Pada masa modern, orang pertama yang menghipotesiskan sumber seperti Q adalah seorang Inggris, Herbert Marsh, pada 1801 dalam sebuah pemecahan yang rumit terhadap masalah sinoptik sehingga rekan-rekan sezamannya mengabaikannya. Marsh memberikan label kepada sumber ini dengan huruf Ibrani, beth.
Orang berikutnya yang mengajukan hipotesis Q adalah seorang Jerman yang bernama Schleiermacher pada 1832, yang menafsirkan suatu pernyataan misterius oleh penulis Kristen perdana Papias dari Hierapolis, sekitar tahun 125: "Matius menyusun ucapan-ucapan (bahasa Yunani: logia) Tuhan dalam cara bicara dalam bahasa Ibrani." Bukannya penafsiran tradisional bahwa Papias mengacu kepada tulisan-tulisan Matius dalam bahasa Ibrani, Schleiermacher percaya bahwa Papias sesungguhnya sedang memberikan kesaksian terhadap suatu kumpulan ucapan yang tersedia bagi para penulis Injil.
Pada 1838 seorang Jerman lainnya, Christian Hermann Weisse, mengangkat pendapat Schleiermacher tentang suatu sumber ucapan dan menggabungkannya dengan gagasan mengenai Prioritas Markus untuk meruuskan apa yang kini dikenal sebagai Hipotesis Dua Sumber, di mana baik Matius maupun Lukas menggunakan Markus dan sumber yang berisi ucapan-ucapan. Heinrich Julius Holtzmann mendukung pendekatan ini dalam suatu pembahasan yang berpengaruh tentang masalah sinoptik pada 1863, dan sejak itu Hipotesis Dua Sumber tetap dominan
Pada masa itu, Q biasanya disebut sebagai Logia berdasarkan pernyataan Papias, dan memberikannya lambang Lambda (Λ). Namun, menjelang akhir abad ke-19, muncul keragu-raguan tentang seberapa tepatnya mengandalkan keberadaan kumpulan ucapan-ucapan di dalam kesaksian Papias itu. Karena itu, lambang Q yang netral (yang diciptakan oleh Johannes Weiss berdasarkan kata dalam bahasa Jerman Quelle, yang berarti sumber) diterima supaya para pakar dapat tetap mandiri terhadap kumpulan ucapan-ucapan itu dan hubungannya dengan Papias.
Dalam dua dekade pertama dari abad ke-20, dibuatlah lebih dari selusin rekonstruksi dari Q. Namun, rekonstruksi-rekonstruksi ini sangat berbeda satu dengan yang lainnya sehingga tidak ada satu ayat pun dari Matius yang hadir di dalam semuanya.

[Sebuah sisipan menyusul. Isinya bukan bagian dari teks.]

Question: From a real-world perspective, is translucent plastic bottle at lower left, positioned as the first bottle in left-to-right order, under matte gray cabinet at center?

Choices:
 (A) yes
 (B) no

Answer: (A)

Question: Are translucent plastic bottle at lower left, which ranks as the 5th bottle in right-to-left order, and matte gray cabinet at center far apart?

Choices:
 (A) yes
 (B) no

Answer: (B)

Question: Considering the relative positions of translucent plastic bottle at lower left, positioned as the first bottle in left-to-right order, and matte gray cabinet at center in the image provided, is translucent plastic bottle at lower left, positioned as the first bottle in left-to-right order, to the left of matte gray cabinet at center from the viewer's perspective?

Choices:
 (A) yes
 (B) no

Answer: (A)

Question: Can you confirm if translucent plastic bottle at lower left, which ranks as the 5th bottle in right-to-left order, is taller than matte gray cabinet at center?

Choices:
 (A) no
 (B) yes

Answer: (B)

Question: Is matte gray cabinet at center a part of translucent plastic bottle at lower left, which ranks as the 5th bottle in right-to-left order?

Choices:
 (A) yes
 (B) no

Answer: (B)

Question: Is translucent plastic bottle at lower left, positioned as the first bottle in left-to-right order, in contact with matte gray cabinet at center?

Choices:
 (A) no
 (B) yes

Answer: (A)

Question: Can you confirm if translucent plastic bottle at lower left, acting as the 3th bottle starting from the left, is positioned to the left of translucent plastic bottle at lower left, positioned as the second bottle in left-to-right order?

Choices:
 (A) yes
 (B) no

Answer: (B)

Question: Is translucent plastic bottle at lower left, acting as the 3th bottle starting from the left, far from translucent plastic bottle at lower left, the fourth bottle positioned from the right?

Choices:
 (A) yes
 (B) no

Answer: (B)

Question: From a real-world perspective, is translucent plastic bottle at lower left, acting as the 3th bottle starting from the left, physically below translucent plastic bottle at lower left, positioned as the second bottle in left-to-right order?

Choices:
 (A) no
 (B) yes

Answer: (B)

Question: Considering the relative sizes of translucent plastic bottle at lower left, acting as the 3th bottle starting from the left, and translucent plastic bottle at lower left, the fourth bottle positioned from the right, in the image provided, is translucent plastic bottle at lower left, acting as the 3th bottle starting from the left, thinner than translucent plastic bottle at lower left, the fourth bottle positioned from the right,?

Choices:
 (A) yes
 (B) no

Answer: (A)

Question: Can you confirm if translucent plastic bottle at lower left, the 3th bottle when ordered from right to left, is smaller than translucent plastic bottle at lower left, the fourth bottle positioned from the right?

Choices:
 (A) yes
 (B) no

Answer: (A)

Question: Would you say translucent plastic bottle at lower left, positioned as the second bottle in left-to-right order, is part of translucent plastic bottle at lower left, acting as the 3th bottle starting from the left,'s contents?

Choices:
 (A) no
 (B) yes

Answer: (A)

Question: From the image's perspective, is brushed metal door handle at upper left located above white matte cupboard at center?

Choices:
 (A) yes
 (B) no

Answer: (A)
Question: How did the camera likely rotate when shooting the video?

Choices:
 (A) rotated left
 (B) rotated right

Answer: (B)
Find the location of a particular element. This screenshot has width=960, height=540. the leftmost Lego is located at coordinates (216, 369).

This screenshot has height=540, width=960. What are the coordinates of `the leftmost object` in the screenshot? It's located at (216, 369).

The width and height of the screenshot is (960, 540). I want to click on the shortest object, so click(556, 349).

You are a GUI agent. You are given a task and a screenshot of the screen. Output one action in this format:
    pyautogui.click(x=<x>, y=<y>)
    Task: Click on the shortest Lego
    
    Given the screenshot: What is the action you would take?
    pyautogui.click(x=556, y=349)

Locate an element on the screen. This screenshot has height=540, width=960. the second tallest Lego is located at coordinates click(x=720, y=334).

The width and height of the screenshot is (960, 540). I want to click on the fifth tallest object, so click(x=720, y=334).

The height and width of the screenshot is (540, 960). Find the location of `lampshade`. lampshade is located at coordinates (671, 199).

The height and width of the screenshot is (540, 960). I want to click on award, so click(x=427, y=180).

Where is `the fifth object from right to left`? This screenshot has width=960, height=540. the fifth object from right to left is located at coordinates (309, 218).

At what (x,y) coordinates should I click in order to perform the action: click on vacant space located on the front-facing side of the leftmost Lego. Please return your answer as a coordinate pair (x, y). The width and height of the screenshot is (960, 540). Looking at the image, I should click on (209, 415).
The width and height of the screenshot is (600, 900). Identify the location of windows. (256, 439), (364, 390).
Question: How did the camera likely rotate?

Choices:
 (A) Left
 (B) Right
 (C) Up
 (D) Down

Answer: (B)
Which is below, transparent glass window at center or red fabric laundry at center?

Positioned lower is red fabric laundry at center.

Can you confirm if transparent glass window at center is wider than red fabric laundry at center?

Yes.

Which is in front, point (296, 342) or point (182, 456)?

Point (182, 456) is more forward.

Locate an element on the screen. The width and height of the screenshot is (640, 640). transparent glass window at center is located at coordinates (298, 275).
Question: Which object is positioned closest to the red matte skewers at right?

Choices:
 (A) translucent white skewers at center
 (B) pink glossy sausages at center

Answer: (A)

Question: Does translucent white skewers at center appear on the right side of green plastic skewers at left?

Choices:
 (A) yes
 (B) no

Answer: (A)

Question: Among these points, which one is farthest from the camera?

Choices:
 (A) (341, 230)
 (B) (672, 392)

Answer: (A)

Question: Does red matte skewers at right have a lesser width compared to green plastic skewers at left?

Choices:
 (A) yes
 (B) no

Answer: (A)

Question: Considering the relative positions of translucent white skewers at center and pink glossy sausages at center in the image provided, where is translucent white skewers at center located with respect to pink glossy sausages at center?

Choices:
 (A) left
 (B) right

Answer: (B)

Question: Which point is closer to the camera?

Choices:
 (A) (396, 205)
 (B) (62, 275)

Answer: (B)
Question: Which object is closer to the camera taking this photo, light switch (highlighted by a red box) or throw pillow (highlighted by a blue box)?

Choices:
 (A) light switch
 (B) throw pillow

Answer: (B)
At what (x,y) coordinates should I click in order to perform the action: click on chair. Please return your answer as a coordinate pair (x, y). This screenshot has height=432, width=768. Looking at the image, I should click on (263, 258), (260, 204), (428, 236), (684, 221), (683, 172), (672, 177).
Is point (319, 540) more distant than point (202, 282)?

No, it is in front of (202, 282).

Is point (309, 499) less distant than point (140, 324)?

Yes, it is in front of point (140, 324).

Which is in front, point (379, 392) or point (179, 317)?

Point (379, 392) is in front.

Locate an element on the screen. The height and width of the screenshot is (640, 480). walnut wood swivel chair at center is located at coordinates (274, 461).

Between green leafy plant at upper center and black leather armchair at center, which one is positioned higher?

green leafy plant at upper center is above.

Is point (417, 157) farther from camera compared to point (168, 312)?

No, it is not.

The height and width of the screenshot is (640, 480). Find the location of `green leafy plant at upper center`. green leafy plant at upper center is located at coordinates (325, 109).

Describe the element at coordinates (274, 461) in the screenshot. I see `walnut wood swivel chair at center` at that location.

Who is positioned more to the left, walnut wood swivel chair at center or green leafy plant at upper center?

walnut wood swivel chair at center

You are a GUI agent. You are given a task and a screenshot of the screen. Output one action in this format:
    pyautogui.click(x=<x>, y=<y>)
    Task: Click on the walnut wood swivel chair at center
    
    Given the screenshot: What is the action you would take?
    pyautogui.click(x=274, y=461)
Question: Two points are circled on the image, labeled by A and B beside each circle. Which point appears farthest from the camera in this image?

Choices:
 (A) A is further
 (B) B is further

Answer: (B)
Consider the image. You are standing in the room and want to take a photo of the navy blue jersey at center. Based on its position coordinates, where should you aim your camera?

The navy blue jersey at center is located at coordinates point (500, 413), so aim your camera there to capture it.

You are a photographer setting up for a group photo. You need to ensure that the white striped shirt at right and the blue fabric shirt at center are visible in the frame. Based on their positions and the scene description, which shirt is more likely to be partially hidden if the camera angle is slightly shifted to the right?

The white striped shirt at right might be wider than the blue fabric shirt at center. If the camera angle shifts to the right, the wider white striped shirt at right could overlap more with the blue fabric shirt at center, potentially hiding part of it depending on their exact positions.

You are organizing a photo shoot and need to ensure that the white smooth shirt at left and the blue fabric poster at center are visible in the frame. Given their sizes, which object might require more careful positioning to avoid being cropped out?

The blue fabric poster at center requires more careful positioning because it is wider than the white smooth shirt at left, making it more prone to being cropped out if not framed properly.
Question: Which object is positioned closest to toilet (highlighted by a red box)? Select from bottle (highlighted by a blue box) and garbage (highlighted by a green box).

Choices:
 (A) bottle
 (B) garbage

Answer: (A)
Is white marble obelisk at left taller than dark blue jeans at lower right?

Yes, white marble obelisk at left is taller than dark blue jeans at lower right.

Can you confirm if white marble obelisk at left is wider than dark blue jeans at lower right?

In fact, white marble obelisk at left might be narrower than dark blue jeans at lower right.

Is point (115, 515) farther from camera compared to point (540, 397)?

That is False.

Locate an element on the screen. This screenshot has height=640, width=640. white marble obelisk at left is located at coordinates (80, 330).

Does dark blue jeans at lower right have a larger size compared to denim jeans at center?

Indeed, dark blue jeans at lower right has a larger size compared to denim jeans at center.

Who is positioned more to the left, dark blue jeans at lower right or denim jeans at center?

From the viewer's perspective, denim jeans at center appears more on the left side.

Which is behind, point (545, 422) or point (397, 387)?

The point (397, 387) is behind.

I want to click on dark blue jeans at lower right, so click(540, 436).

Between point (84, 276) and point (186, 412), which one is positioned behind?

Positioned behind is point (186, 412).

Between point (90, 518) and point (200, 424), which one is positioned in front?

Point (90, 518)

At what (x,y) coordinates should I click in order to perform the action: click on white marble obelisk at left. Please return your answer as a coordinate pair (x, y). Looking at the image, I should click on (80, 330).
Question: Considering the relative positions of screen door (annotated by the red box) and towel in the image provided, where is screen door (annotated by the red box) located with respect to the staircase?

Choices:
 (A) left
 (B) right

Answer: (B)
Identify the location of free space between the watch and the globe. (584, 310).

Akibatnya, minat terhadap Q menyusut dan teori ini diabaikan selama beberapa dasawarsa.
Keadaan ini berubah pada tahun 1960-an setelah tersedianya terjemahan-terjemahan dari kumpulan ucapan-ucapan yang baru ditemukan dan analog, yaitu Injil Tomas. James M. Robinson dan Helmut Koester mengusulkan bahwa kumpulan ucapan-ucapan seperti Q dan Thomas mewakili bahan-bahan Kristen yang paling awal pada suatu masa yang dini dalam suatu perjalanan yang akhirnya menghasilkan Injil yang kanonik.
Ledakan minat ini menyebabkan semakin canggihnya rekonstruksi-rekonstruksi sastrawi dan redaksional terhadap Q, khsuusnya karya John S. Kloppenborg. Kloppenborg, dengan menganalisis gejala-gejala sastrawi tertentu, berpendapat bahwa Q disusun dalam tiga tahap. Tahap yang paling awal adalah pengumpulan ucapan-ucapan hikmat yang mencakup masalah-masalah seperti kemiskinan dan kemuridan. Lalu kumpulan ini diperluas dengan mencakup suatu lapisan yang berisi ucapan-ucapan penghakiman yang diarahkan kepada "keturunan ini." Tahap terakhir meliputi pencobaan Yesus.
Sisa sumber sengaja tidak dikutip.